Mio – Navman V575 TV review

An in-car satnav featuring a built-in Freeview TV tuner
Photo of Mio – Navman V575 TV
£149.99

Looking for a satnav device? Then Mio is offering something a little different: the V575 Spirit TV, a traditional in-car device that doubles (presumably when you’re not behind the wheel) as a freeview TV with media playback capabilities.

Simple but stylish
Finished in a sleek black, the V575 Spirit TV features two touch-sensitive controls, a micro SD port, on/off switch and mini-USB connector. Its fascia is featureless, aside from a connector to attach an external aerial for TV reception. The device also includes a built-in aerial that can be extended for use in areas with good enough reception.

Freeview flop
In truth, though, we felt the headline Freeview capabilities were the main thing that let this device down. Aside from the fact that the mono speaker is very quiet – and there’s no headphone port to let you plug it into your stereo – we struggled to get good enough reception. And that was despite trying it in a number of areas. We found channels frequently dropping off, requiring a rescan.

And while we’re at it, the device’s media capabilities are pretty underwhelming too, consisting of a simple MP3 and video player with limited format support.

Core functionality
Thankfully the device fares better as a satnav – and while it’s basic, voice and visual directions are very clear, and it’s easy to plan a journey, or get more information on directions and nearby locations. The device offers useful features such as traffic updates, advanced lane guidance and IQ Routes, which uses real-life information from other drivers to help avoid congestion during busy times.

We were generally happy with the Mio’s performance on the road, and though it’s not particularly customisable, we reckoned it handled this core functionality very well.

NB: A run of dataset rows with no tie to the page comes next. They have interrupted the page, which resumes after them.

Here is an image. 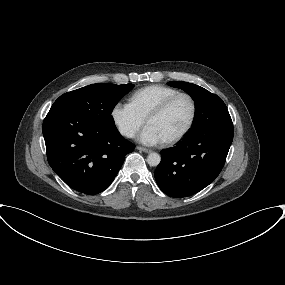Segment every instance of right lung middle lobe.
<instances>
[{"label": "right lung middle lobe", "mask_w": 285, "mask_h": 285, "mask_svg": "<svg viewBox=\"0 0 285 285\" xmlns=\"http://www.w3.org/2000/svg\"><path fill=\"white\" fill-rule=\"evenodd\" d=\"M133 87V84H92L61 95L52 106L71 109L95 123L114 127L112 110Z\"/></svg>", "instance_id": "right-lung-middle-lobe-1"}]
</instances>
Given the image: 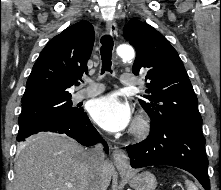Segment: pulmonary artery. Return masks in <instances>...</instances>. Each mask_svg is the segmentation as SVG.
Returning <instances> with one entry per match:
<instances>
[{
  "label": "pulmonary artery",
  "mask_w": 221,
  "mask_h": 190,
  "mask_svg": "<svg viewBox=\"0 0 221 190\" xmlns=\"http://www.w3.org/2000/svg\"><path fill=\"white\" fill-rule=\"evenodd\" d=\"M121 84L126 87H136L140 85L139 80L130 73H123L120 77ZM104 90V86L99 83L90 82L88 85L73 95V100L79 102L83 99L94 97Z\"/></svg>",
  "instance_id": "e3ab8cb5"
}]
</instances>
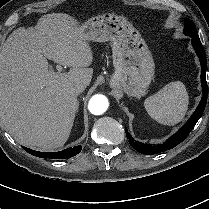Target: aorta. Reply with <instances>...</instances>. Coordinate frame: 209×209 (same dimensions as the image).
I'll list each match as a JSON object with an SVG mask.
<instances>
[{
	"mask_svg": "<svg viewBox=\"0 0 209 209\" xmlns=\"http://www.w3.org/2000/svg\"><path fill=\"white\" fill-rule=\"evenodd\" d=\"M109 102L106 96L96 94L89 100L88 109L94 115H101L106 112Z\"/></svg>",
	"mask_w": 209,
	"mask_h": 209,
	"instance_id": "obj_1",
	"label": "aorta"
}]
</instances>
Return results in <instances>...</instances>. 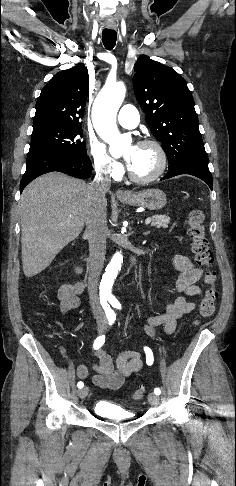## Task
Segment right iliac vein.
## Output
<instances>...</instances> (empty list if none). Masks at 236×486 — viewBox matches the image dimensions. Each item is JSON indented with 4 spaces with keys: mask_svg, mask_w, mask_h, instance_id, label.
<instances>
[{
    "mask_svg": "<svg viewBox=\"0 0 236 486\" xmlns=\"http://www.w3.org/2000/svg\"><path fill=\"white\" fill-rule=\"evenodd\" d=\"M105 326H106V320L105 319H99L97 321V327H98L99 332H102L104 330ZM88 392H89L88 387H84V388L78 390V396L81 399H84L87 396Z\"/></svg>",
    "mask_w": 236,
    "mask_h": 486,
    "instance_id": "right-iliac-vein-1",
    "label": "right iliac vein"
}]
</instances>
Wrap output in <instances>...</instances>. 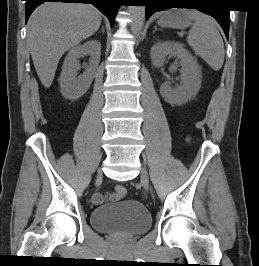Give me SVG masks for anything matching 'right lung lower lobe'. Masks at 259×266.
<instances>
[{"label":"right lung lower lobe","mask_w":259,"mask_h":266,"mask_svg":"<svg viewBox=\"0 0 259 266\" xmlns=\"http://www.w3.org/2000/svg\"><path fill=\"white\" fill-rule=\"evenodd\" d=\"M26 1V22L34 9L43 2H62V3H84L95 5L114 25V17L117 13L121 0H25Z\"/></svg>","instance_id":"98d812e1"}]
</instances>
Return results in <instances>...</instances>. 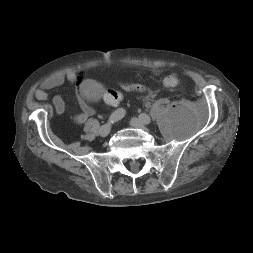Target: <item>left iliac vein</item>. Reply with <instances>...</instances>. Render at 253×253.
I'll return each instance as SVG.
<instances>
[{"instance_id":"obj_1","label":"left iliac vein","mask_w":253,"mask_h":253,"mask_svg":"<svg viewBox=\"0 0 253 253\" xmlns=\"http://www.w3.org/2000/svg\"><path fill=\"white\" fill-rule=\"evenodd\" d=\"M148 121L147 122H144L142 121L141 119H138V118H132L130 120V125L132 127H135V128H139V129H146V125L149 124L151 122V118L148 117L147 119Z\"/></svg>"}]
</instances>
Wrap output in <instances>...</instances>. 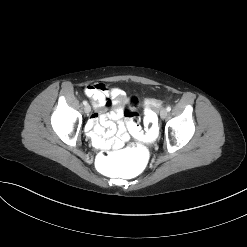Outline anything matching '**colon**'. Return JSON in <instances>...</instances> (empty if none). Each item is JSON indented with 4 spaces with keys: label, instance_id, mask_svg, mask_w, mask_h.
<instances>
[{
    "label": "colon",
    "instance_id": "obj_1",
    "mask_svg": "<svg viewBox=\"0 0 247 247\" xmlns=\"http://www.w3.org/2000/svg\"><path fill=\"white\" fill-rule=\"evenodd\" d=\"M131 104L132 106L125 111V115L130 134L136 141L130 142L120 153L104 151L97 154L93 165L100 175L119 179L136 177L149 163L150 155L145 145H156L160 140V126L152 112V101L145 100L142 103V117L147 123L149 134H145L139 125V115L134 110L136 100L133 99Z\"/></svg>",
    "mask_w": 247,
    "mask_h": 247
}]
</instances>
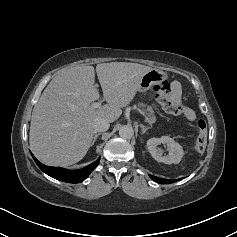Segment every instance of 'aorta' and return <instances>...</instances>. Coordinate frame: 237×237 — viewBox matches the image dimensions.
<instances>
[{
    "instance_id": "762f6f07",
    "label": "aorta",
    "mask_w": 237,
    "mask_h": 237,
    "mask_svg": "<svg viewBox=\"0 0 237 237\" xmlns=\"http://www.w3.org/2000/svg\"><path fill=\"white\" fill-rule=\"evenodd\" d=\"M133 135H134V130L132 126L123 125L119 129V136L123 139H131Z\"/></svg>"
}]
</instances>
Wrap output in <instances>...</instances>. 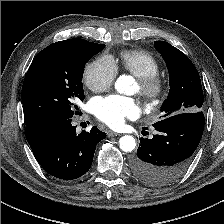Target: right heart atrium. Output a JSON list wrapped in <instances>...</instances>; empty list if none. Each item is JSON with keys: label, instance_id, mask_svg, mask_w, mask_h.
Returning a JSON list of instances; mask_svg holds the SVG:
<instances>
[{"label": "right heart atrium", "instance_id": "right-heart-atrium-1", "mask_svg": "<svg viewBox=\"0 0 224 224\" xmlns=\"http://www.w3.org/2000/svg\"><path fill=\"white\" fill-rule=\"evenodd\" d=\"M117 76V67L113 59L99 57L85 67L83 80L93 92H103L110 88Z\"/></svg>", "mask_w": 224, "mask_h": 224}]
</instances>
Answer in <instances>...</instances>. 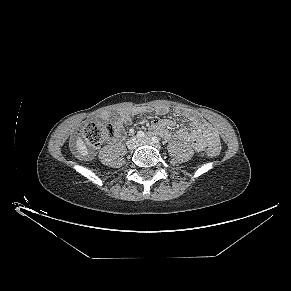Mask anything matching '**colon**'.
Listing matches in <instances>:
<instances>
[{
	"label": "colon",
	"instance_id": "1",
	"mask_svg": "<svg viewBox=\"0 0 291 291\" xmlns=\"http://www.w3.org/2000/svg\"><path fill=\"white\" fill-rule=\"evenodd\" d=\"M154 111V109L143 108L136 112L137 116H148ZM174 114H180L181 111L174 109L172 110ZM122 131V128L118 124L108 123L104 120H97L93 124H84L82 127L81 133L85 135L92 143L102 144L108 140L116 137ZM220 148L219 146L209 148L207 154L210 159L214 160L219 155Z\"/></svg>",
	"mask_w": 291,
	"mask_h": 291
}]
</instances>
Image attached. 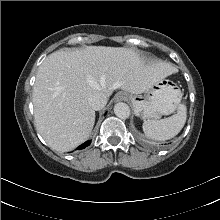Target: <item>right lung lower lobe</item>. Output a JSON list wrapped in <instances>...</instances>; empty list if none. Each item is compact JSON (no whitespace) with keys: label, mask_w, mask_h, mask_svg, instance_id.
<instances>
[{"label":"right lung lower lobe","mask_w":220,"mask_h":220,"mask_svg":"<svg viewBox=\"0 0 220 220\" xmlns=\"http://www.w3.org/2000/svg\"><path fill=\"white\" fill-rule=\"evenodd\" d=\"M91 141H87L85 143H83L82 145H80L79 147H77L78 150L84 149L85 147H87L88 145H90Z\"/></svg>","instance_id":"98d812e1"}]
</instances>
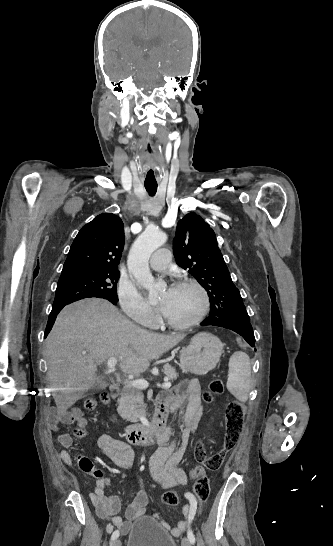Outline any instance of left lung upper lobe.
<instances>
[{"mask_svg": "<svg viewBox=\"0 0 333 546\" xmlns=\"http://www.w3.org/2000/svg\"><path fill=\"white\" fill-rule=\"evenodd\" d=\"M173 253L177 264L187 269L208 292L209 317L227 319L245 310L215 233L200 216L189 213L178 222Z\"/></svg>", "mask_w": 333, "mask_h": 546, "instance_id": "obj_1", "label": "left lung upper lobe"}]
</instances>
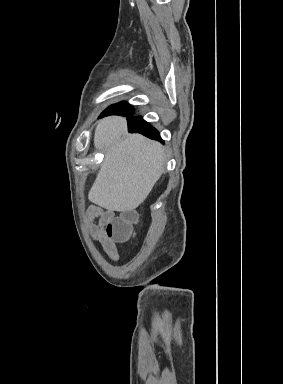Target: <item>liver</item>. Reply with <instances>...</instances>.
Returning <instances> with one entry per match:
<instances>
[{
  "mask_svg": "<svg viewBox=\"0 0 283 384\" xmlns=\"http://www.w3.org/2000/svg\"><path fill=\"white\" fill-rule=\"evenodd\" d=\"M94 146L105 158L88 200L108 212H134L164 172L165 150L140 134H127L126 118L99 120Z\"/></svg>",
  "mask_w": 283,
  "mask_h": 384,
  "instance_id": "liver-1",
  "label": "liver"
}]
</instances>
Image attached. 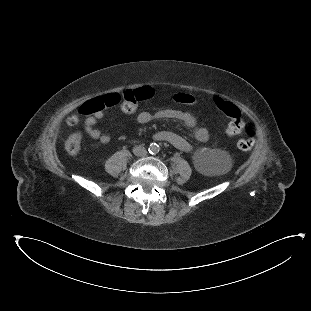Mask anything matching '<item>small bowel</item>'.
Instances as JSON below:
<instances>
[{
	"label": "small bowel",
	"mask_w": 311,
	"mask_h": 311,
	"mask_svg": "<svg viewBox=\"0 0 311 311\" xmlns=\"http://www.w3.org/2000/svg\"><path fill=\"white\" fill-rule=\"evenodd\" d=\"M102 117V112H98L93 116L88 117L85 121V130L92 139H98L101 143L107 144L111 140L110 135L102 134L101 131L97 128V123ZM162 119L182 122L184 125L194 131V136L199 142H206L209 139V133L207 129L198 127L195 118L190 113L185 111L177 109H162L153 112L145 110L141 111L137 116V121L141 124H147L154 120ZM154 138L159 141L168 142L185 152H192L194 150V147L189 140L171 131L158 132L155 134Z\"/></svg>",
	"instance_id": "obj_1"
}]
</instances>
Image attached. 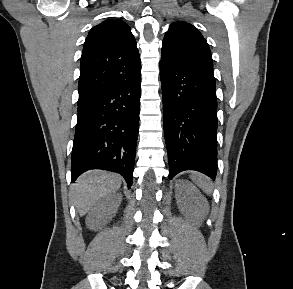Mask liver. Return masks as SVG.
Returning <instances> with one entry per match:
<instances>
[{"instance_id": "1", "label": "liver", "mask_w": 293, "mask_h": 289, "mask_svg": "<svg viewBox=\"0 0 293 289\" xmlns=\"http://www.w3.org/2000/svg\"><path fill=\"white\" fill-rule=\"evenodd\" d=\"M122 184L118 174L91 170L82 174L71 187L73 203L80 216L85 215L101 198L116 192Z\"/></svg>"}]
</instances>
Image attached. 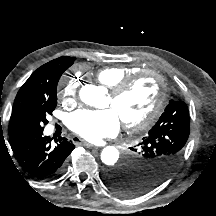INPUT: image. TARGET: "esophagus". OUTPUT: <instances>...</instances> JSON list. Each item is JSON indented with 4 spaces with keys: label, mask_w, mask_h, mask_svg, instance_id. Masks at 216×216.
I'll return each instance as SVG.
<instances>
[{
    "label": "esophagus",
    "mask_w": 216,
    "mask_h": 216,
    "mask_svg": "<svg viewBox=\"0 0 216 216\" xmlns=\"http://www.w3.org/2000/svg\"><path fill=\"white\" fill-rule=\"evenodd\" d=\"M72 141L73 143L75 144H81V145H84V146H87V147H90V148H97L95 145L85 141L84 139H82L81 137L79 136H73L72 137Z\"/></svg>",
    "instance_id": "34e87169"
}]
</instances>
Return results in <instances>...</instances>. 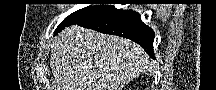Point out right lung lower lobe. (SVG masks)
Masks as SVG:
<instances>
[{
  "label": "right lung lower lobe",
  "instance_id": "right-lung-lower-lobe-1",
  "mask_svg": "<svg viewBox=\"0 0 216 90\" xmlns=\"http://www.w3.org/2000/svg\"><path fill=\"white\" fill-rule=\"evenodd\" d=\"M74 24L101 33L113 34L131 39L141 45L150 57L155 58L153 51L154 32L149 26L145 25L141 21L140 15L137 12L132 10L116 9L113 7L97 16L77 21L70 25Z\"/></svg>",
  "mask_w": 216,
  "mask_h": 90
}]
</instances>
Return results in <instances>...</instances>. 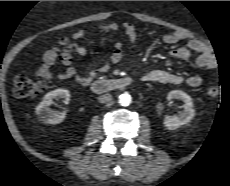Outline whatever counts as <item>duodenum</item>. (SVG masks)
Segmentation results:
<instances>
[{"mask_svg":"<svg viewBox=\"0 0 230 186\" xmlns=\"http://www.w3.org/2000/svg\"><path fill=\"white\" fill-rule=\"evenodd\" d=\"M133 83L131 77H120L112 79L95 80L91 84V89L95 93H106L113 90H119L130 86Z\"/></svg>","mask_w":230,"mask_h":186,"instance_id":"duodenum-1","label":"duodenum"}]
</instances>
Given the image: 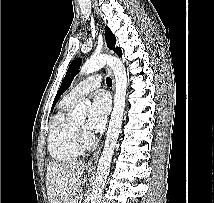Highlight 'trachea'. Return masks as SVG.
I'll return each mask as SVG.
<instances>
[{"mask_svg":"<svg viewBox=\"0 0 214 203\" xmlns=\"http://www.w3.org/2000/svg\"><path fill=\"white\" fill-rule=\"evenodd\" d=\"M106 84H107L108 86H112V80H111L110 77H107V78H106Z\"/></svg>","mask_w":214,"mask_h":203,"instance_id":"obj_1","label":"trachea"}]
</instances>
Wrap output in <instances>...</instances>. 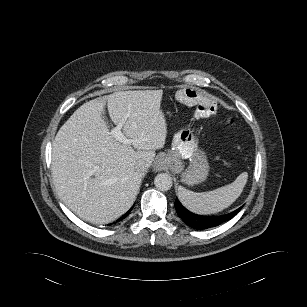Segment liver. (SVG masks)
Returning <instances> with one entry per match:
<instances>
[{"mask_svg": "<svg viewBox=\"0 0 307 307\" xmlns=\"http://www.w3.org/2000/svg\"><path fill=\"white\" fill-rule=\"evenodd\" d=\"M162 95L163 90L114 92L84 103L59 129L52 143L53 182L77 216L105 224L131 208L144 175L136 165L145 162L148 169L166 142ZM106 103L130 144L110 134Z\"/></svg>", "mask_w": 307, "mask_h": 307, "instance_id": "liver-1", "label": "liver"}]
</instances>
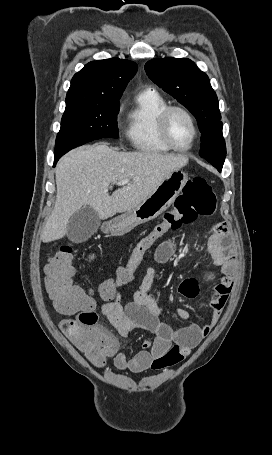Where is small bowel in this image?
Returning <instances> with one entry per match:
<instances>
[{
	"label": "small bowel",
	"instance_id": "1",
	"mask_svg": "<svg viewBox=\"0 0 272 455\" xmlns=\"http://www.w3.org/2000/svg\"><path fill=\"white\" fill-rule=\"evenodd\" d=\"M175 249L173 241H163L156 249V261L167 262ZM208 250L213 264L219 268L221 277L209 302L211 308L209 321L204 325L191 323L183 328L174 329L163 321L164 311L150 295L155 279L153 267L146 270L130 303L125 306L121 304L119 288L110 300H105L101 312L120 336L126 338L135 329H142L154 335L153 342L144 343L133 357L118 353L114 359L118 369L139 373L148 369L162 370L171 367L189 356L192 349L197 347L217 324L228 301L235 277V255L230 231L225 223H218L214 227L208 240ZM179 293L189 299L196 298L199 294L198 280L195 278L184 280L179 285ZM176 314L182 319L189 318V313L184 309H177Z\"/></svg>",
	"mask_w": 272,
	"mask_h": 455
}]
</instances>
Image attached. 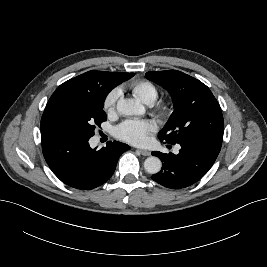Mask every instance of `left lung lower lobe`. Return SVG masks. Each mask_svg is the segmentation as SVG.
<instances>
[{
	"label": "left lung lower lobe",
	"instance_id": "0a47b994",
	"mask_svg": "<svg viewBox=\"0 0 267 267\" xmlns=\"http://www.w3.org/2000/svg\"><path fill=\"white\" fill-rule=\"evenodd\" d=\"M177 155L152 152L162 161V169L152 179L170 189H182L199 181L212 167L222 145L221 137H198L178 143Z\"/></svg>",
	"mask_w": 267,
	"mask_h": 267
}]
</instances>
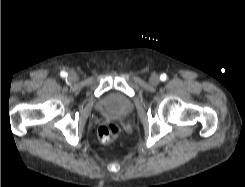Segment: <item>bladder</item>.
Returning a JSON list of instances; mask_svg holds the SVG:
<instances>
[{
  "mask_svg": "<svg viewBox=\"0 0 245 187\" xmlns=\"http://www.w3.org/2000/svg\"><path fill=\"white\" fill-rule=\"evenodd\" d=\"M95 107L103 115L127 116L133 110V103L123 94L112 93L100 98Z\"/></svg>",
  "mask_w": 245,
  "mask_h": 187,
  "instance_id": "obj_1",
  "label": "bladder"
}]
</instances>
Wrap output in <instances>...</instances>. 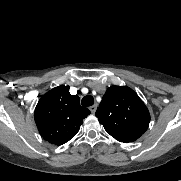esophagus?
I'll use <instances>...</instances> for the list:
<instances>
[{
	"label": "esophagus",
	"mask_w": 181,
	"mask_h": 181,
	"mask_svg": "<svg viewBox=\"0 0 181 181\" xmlns=\"http://www.w3.org/2000/svg\"><path fill=\"white\" fill-rule=\"evenodd\" d=\"M89 109H90L91 113L94 114L96 112L97 105H92Z\"/></svg>",
	"instance_id": "34e87169"
}]
</instances>
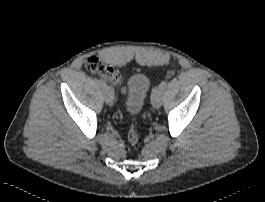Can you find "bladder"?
I'll return each mask as SVG.
<instances>
[{
	"label": "bladder",
	"instance_id": "31cf9c89",
	"mask_svg": "<svg viewBox=\"0 0 265 202\" xmlns=\"http://www.w3.org/2000/svg\"><path fill=\"white\" fill-rule=\"evenodd\" d=\"M149 90V79L144 73L129 77L125 87V109L128 113H139Z\"/></svg>",
	"mask_w": 265,
	"mask_h": 202
}]
</instances>
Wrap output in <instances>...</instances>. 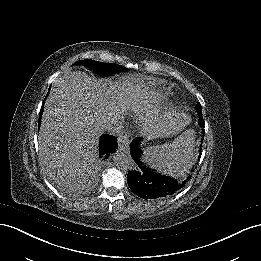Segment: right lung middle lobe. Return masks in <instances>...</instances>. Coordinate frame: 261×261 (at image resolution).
Instances as JSON below:
<instances>
[{"label": "right lung middle lobe", "mask_w": 261, "mask_h": 261, "mask_svg": "<svg viewBox=\"0 0 261 261\" xmlns=\"http://www.w3.org/2000/svg\"><path fill=\"white\" fill-rule=\"evenodd\" d=\"M79 63L81 64H86L87 66L91 67L92 69H94L95 71H97V73L101 74L102 76L107 75V74H113L114 72H121V71H125L127 70V68L120 66V65H116V64H108V63H103V62H98V61H94V60H81ZM102 165V158L100 156H96L95 161L90 164L89 168H88V174L89 175H94L98 172L100 166ZM68 174L61 176V179L58 180V185L60 187H68L70 185V179H69V183L67 182V184H64V180H68Z\"/></svg>", "instance_id": "dd1d6c3e"}]
</instances>
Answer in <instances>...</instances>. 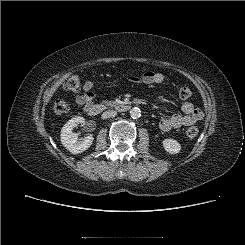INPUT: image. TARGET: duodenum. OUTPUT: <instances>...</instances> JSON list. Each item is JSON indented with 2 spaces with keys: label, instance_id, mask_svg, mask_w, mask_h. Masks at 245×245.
Returning <instances> with one entry per match:
<instances>
[{
  "label": "duodenum",
  "instance_id": "410a0bca",
  "mask_svg": "<svg viewBox=\"0 0 245 245\" xmlns=\"http://www.w3.org/2000/svg\"><path fill=\"white\" fill-rule=\"evenodd\" d=\"M131 109L130 104H119L116 106V110L120 113H125ZM103 108L99 104H90L87 106L86 111L89 116H97L102 112Z\"/></svg>",
  "mask_w": 245,
  "mask_h": 245
}]
</instances>
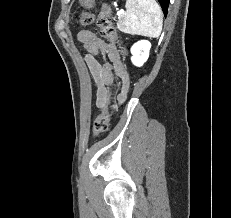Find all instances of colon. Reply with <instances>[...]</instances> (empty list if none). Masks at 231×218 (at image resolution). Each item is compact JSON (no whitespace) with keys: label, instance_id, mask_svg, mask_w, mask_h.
Masks as SVG:
<instances>
[{"label":"colon","instance_id":"colon-1","mask_svg":"<svg viewBox=\"0 0 231 218\" xmlns=\"http://www.w3.org/2000/svg\"><path fill=\"white\" fill-rule=\"evenodd\" d=\"M79 1H80V5L84 8L85 11L81 12L77 16L76 19L77 24L79 26H88L94 20V17L89 10L93 8L95 0H79ZM96 22L100 29L101 36L114 42L118 46L121 55L126 56L128 51L118 39L116 31L113 27V17L109 6L105 5L102 7ZM110 99H111V91L109 89L102 103L101 111L94 121L93 134L95 137L99 136L100 134L108 130L109 121H110V109H109Z\"/></svg>","mask_w":231,"mask_h":218}]
</instances>
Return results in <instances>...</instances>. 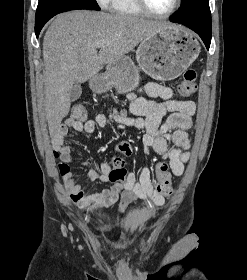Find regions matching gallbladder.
<instances>
[{"mask_svg": "<svg viewBox=\"0 0 247 280\" xmlns=\"http://www.w3.org/2000/svg\"><path fill=\"white\" fill-rule=\"evenodd\" d=\"M82 94V87L80 83H75L71 92H70V100L76 101Z\"/></svg>", "mask_w": 247, "mask_h": 280, "instance_id": "obj_1", "label": "gallbladder"}]
</instances>
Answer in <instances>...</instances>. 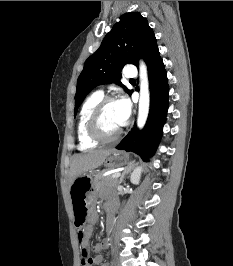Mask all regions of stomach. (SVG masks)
Listing matches in <instances>:
<instances>
[{"label":"stomach","mask_w":233,"mask_h":266,"mask_svg":"<svg viewBox=\"0 0 233 266\" xmlns=\"http://www.w3.org/2000/svg\"><path fill=\"white\" fill-rule=\"evenodd\" d=\"M129 156L122 152L113 150L105 159L104 166L110 169L124 166L128 163ZM93 171L79 176L70 187V194L73 207L74 228H87L89 220H86V212L89 208V201L95 198L93 185Z\"/></svg>","instance_id":"obj_1"}]
</instances>
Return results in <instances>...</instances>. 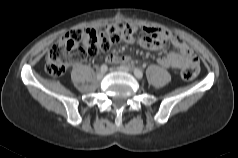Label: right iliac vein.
Here are the masks:
<instances>
[{
  "label": "right iliac vein",
  "instance_id": "1",
  "mask_svg": "<svg viewBox=\"0 0 238 158\" xmlns=\"http://www.w3.org/2000/svg\"><path fill=\"white\" fill-rule=\"evenodd\" d=\"M103 77H104V72H99V73L97 74V79H98V80H102Z\"/></svg>",
  "mask_w": 238,
  "mask_h": 158
}]
</instances>
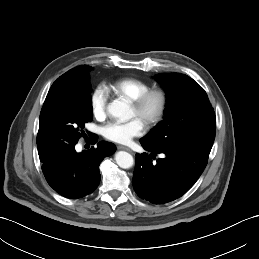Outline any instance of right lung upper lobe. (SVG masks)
<instances>
[{
	"instance_id": "right-lung-upper-lobe-1",
	"label": "right lung upper lobe",
	"mask_w": 259,
	"mask_h": 259,
	"mask_svg": "<svg viewBox=\"0 0 259 259\" xmlns=\"http://www.w3.org/2000/svg\"><path fill=\"white\" fill-rule=\"evenodd\" d=\"M91 68L81 65L57 78L50 87L41 112L64 101H80L88 97L90 91L85 77Z\"/></svg>"
}]
</instances>
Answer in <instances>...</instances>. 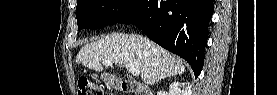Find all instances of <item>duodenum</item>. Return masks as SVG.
Segmentation results:
<instances>
[{"instance_id": "410a0bca", "label": "duodenum", "mask_w": 277, "mask_h": 95, "mask_svg": "<svg viewBox=\"0 0 277 95\" xmlns=\"http://www.w3.org/2000/svg\"><path fill=\"white\" fill-rule=\"evenodd\" d=\"M110 85L114 88L119 87L128 94H145V88L142 85L135 84L126 80L111 77Z\"/></svg>"}]
</instances>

Unfortunately that’s not enough to save a device whose main selling point doesn’t really work as described. Given that you’re paying a premium for this functionality, there are better basic models available for less money that do just as good a job on the road.

Company: Mio

Contact: N/A


Verdict
Even though the V575's features are relatively basic, its performance on the road is pretty decent. So it's a shame its headline TV functionality is so unstable. The Mio certainly doesn't live up to its billing on the entertainment front. For these reasons, we reckon most satnav users would be better off opting for a cheaper model that handles directions just as well.